Exercise instructions:
Would you return every entry below exactly as written, without its images?

Data extracts:
[Start of section]
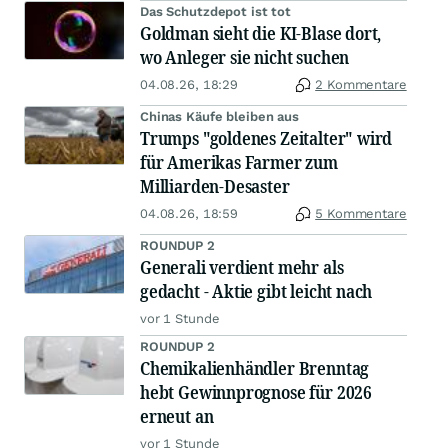
Das Schutzdepot ist tot
Goldman sieht die KI-Blase dort,
wo Anleger sie nicht suchen
04.08.26, 18:29
2 Kommentare
Chinas Käufe bleiben aus
Trumps "goldenes Zeitalter" wird
für Amerikas Farmer zum
Milliarden-Desaster
04.08.26, 18:59
5 Kommentare
ROUNDUP 2
Generali verdient mehr als
gedacht - Aktie gibt leicht nach
vor 1 Stunde
ROUNDUP 2
Chemikalienhändler Brenntag
hebt Gewinnprognose für 2026
erneut an
vor 1 Stunde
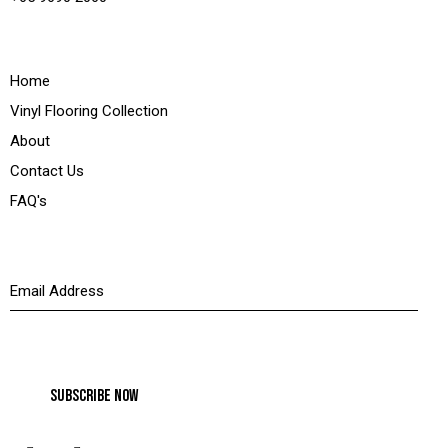
Quick Links
Home
Vinyl Flooring Collection
About
Contact Us
FAQ's
Newsletter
[End of section]
Answer to the problem:
Das Schutzdepot ist tot
Goldman sieht die KI-Blase dort,
wo Anleger sie nicht suchen
04.08.26, 18:29
2 Kommentare
Chinas Käufe bleiben aus
Trumps "goldenes Zeitalter" wird
für Amerikas Farmer zum
Milliarden-Desaster
04.08.26, 18:59
5 Kommentare
ROUNDUP 2
Generali verdient mehr als
gedacht - Aktie gibt leicht nach
vor 1 Stunde
ROUNDUP 2
Chemikalienhändler Brenntag
hebt Gewinnprognose für 2026
erneut an
vor 1 Stunde
Quick Links
Home
Vinyl Flooring Collection
About
Contact Us
FAQ's
Newsletter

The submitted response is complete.